Another victory for IJ here from Judge Kleinfeld.
It may be that “bone marrow transplant” is an anachronism that will soon fade away, as peripheral blood stem cell apheresis replaces aspiration as the transplant technique, much as “dial the phone” is fading away now that telephones do not have dials. Or it may live on, as “brief” does, even though “briefs” are now lengthy arguments rather than, as they used to be, brief summaries of authorities.Either way, when the “peripheral blood stem cell apheresis” method of “bone marrow transplantation” is used, it is not a transfer of a “human organ” or a “subpart thereof” as defined by the statute and regulation, so the statute does not criminalize compensating the donor.
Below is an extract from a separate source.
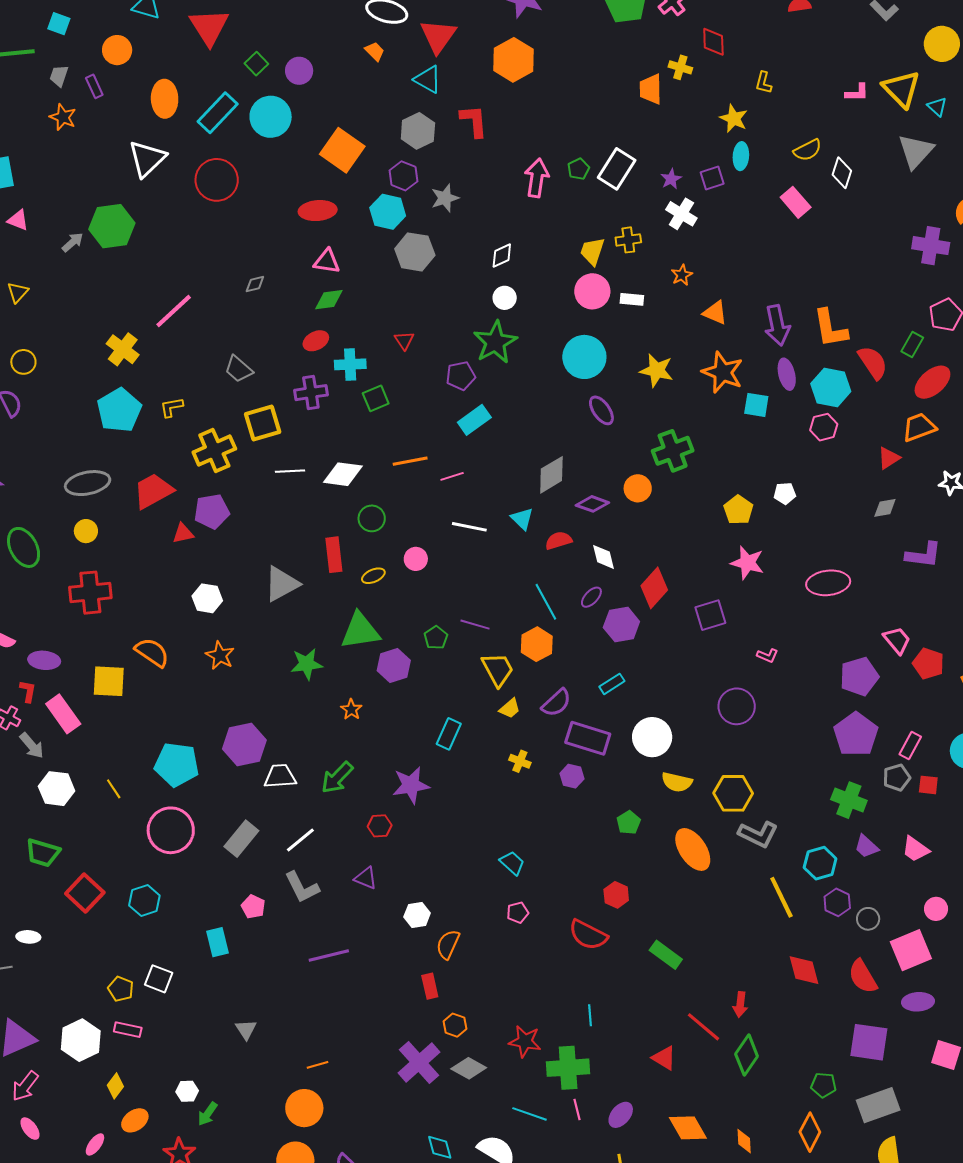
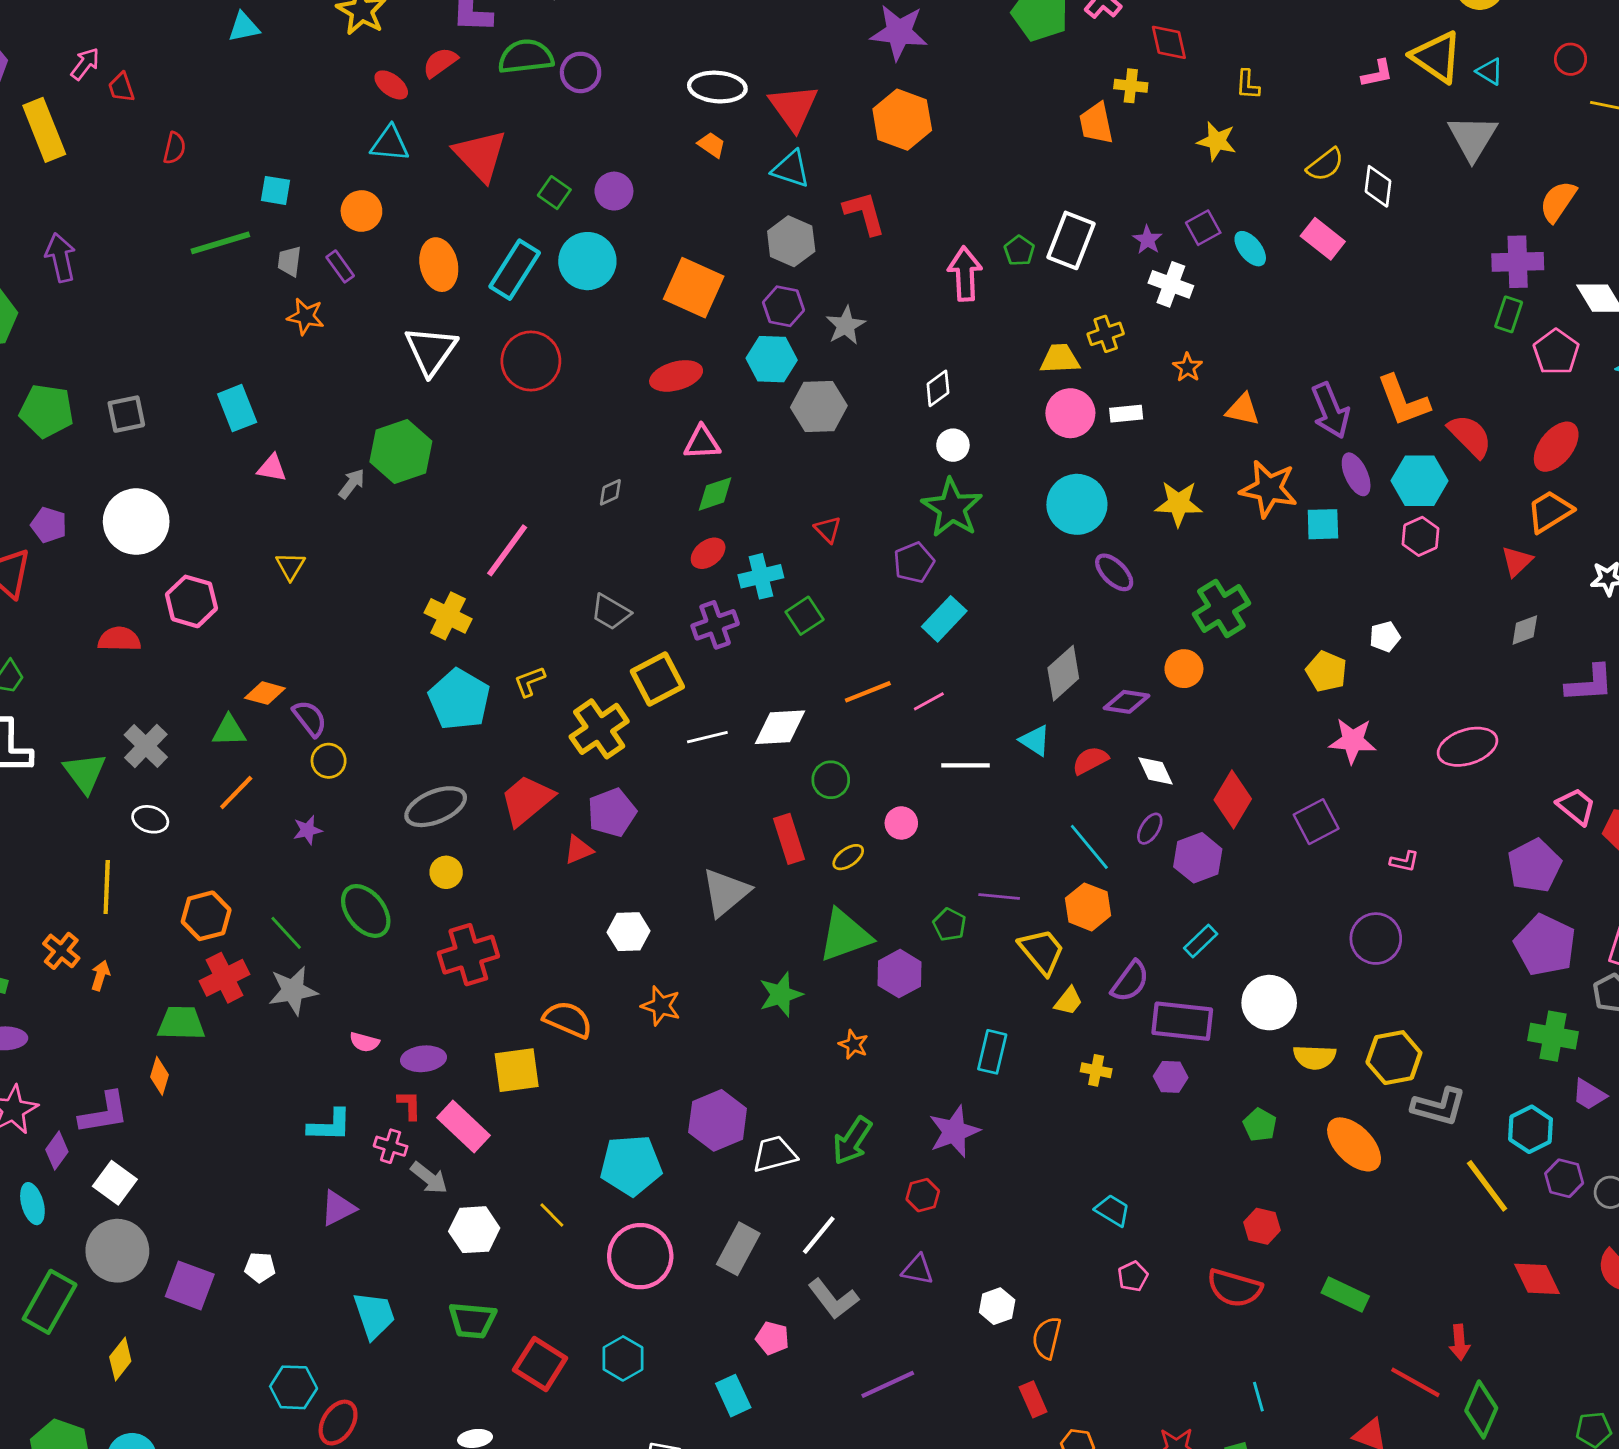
cyan ellipse: (741, 156) -> (1250, 249), moved, turned -32
yellow trapezoid: (592, 251) -> (1060, 359), turned 80
green rectangle: (912, 345) -> (1509, 314), moved
yellow circle: (23, 362) -> (329, 761), moved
But the Court did not find that the statute lacks a rational basis (IJ’s usual mode of attack):
These reasons are in some respects vague, in some speculative, and in some arguably misplaced. There are strong arguments for contrary views.39 But these policy and philosophical choices are for Congress to make, not us. The distinctions made by Congress must have a rational basis, but do not need to fit perfectly with that rational basis, and the basis need merely be rational, not persuasive to all.40 Here, Congress made a distinction between body material that is compensable and body material that is not. The distinction has a rational basis, so the prohibition on compensation for bone marrow donations by the aspiration method does not violate the Equal Protection Clause.